Keep in mind that I took these only for myself to help me think about issues
involved in a very different sort of workplace, a public school (and interestingly,
SS delineates schools and workplaces as separate sorts of sites, which
tells me about the state of teacher education/professional development
research in the 1980s, i.e., that it wasn't much of a field).
>
> I originally hoped that the volume would help me understand more about
mental health issues, which was an early interest of hers and present interest
of mine. But she worked mostly at a very broad policy level, trying to
move mental health care more toward a state of personal dignity (also a
Vygotskian emphasis in his defectological writing), and out from the lunatic
asylum approach.
>
> The middle section, broadly speaking, draws from the Scribner &
Cole
> work
documented in The Psychology of Literacy, with which I was familiar.
>
> The final section covers her dairy factory research, which was still
> under
way at the time of her death in 1991 (born 1925).
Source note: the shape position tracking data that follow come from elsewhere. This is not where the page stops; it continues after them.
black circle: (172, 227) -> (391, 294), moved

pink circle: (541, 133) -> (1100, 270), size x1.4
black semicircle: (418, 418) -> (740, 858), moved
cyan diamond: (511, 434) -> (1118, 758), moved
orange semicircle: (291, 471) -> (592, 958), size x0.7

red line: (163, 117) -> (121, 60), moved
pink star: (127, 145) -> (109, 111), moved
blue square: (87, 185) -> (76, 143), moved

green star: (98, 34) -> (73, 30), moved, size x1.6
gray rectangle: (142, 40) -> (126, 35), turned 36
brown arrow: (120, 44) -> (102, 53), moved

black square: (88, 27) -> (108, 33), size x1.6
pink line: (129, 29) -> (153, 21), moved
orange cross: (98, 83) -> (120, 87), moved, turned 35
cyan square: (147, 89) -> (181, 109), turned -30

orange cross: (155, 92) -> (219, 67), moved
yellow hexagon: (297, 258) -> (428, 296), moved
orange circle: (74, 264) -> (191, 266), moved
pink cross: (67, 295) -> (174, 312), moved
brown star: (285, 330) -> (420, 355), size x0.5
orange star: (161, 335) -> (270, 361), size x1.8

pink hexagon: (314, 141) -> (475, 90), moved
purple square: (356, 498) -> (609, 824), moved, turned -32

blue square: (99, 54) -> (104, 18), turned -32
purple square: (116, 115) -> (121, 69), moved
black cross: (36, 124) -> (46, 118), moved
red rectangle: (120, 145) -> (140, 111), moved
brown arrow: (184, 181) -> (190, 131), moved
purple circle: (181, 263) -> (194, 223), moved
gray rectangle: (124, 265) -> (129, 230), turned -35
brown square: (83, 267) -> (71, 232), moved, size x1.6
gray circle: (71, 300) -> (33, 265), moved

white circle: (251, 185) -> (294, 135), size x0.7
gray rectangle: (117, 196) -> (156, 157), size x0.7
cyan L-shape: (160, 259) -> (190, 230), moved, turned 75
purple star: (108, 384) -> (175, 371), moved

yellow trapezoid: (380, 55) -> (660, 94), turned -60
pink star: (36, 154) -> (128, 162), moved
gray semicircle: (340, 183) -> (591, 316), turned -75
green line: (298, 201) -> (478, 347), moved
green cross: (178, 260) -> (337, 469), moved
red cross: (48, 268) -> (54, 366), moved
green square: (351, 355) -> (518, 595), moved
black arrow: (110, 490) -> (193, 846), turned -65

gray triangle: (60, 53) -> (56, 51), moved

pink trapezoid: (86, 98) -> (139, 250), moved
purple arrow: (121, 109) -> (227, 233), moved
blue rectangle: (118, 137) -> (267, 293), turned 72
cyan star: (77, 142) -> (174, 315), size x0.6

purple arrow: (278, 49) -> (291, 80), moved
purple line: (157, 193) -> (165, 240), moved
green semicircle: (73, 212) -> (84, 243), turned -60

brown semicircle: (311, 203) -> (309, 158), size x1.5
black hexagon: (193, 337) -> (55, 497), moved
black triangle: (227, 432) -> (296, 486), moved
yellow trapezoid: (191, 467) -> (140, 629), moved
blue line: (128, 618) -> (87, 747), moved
My notes mainly cover
these chapters, given that they were new to me and relevant to what I'm
working on this summer.
>
> Scribner had an interesting career, it seems, and I was barely in
the
field when she left us (got my Ph.D. in 1989 largely with an information
processing framework, doing studies of high school writers in relation
to writing instruction in English classes). My reading of cultural-historical
work didn't get underway until I moved out into the field in the 1990s
and my grad school blinders began to fall away. I read Psychology of Literacy
in my early autodidactic education about CH research, and mainly knew of
her career through her the Vai study reported therein.
>
> She was not a prolific writer, perhaps because her career was well
> under
way when word processing changed writing and publication, and also because
she spent a lot of her time in social activism rather than at the keyboard.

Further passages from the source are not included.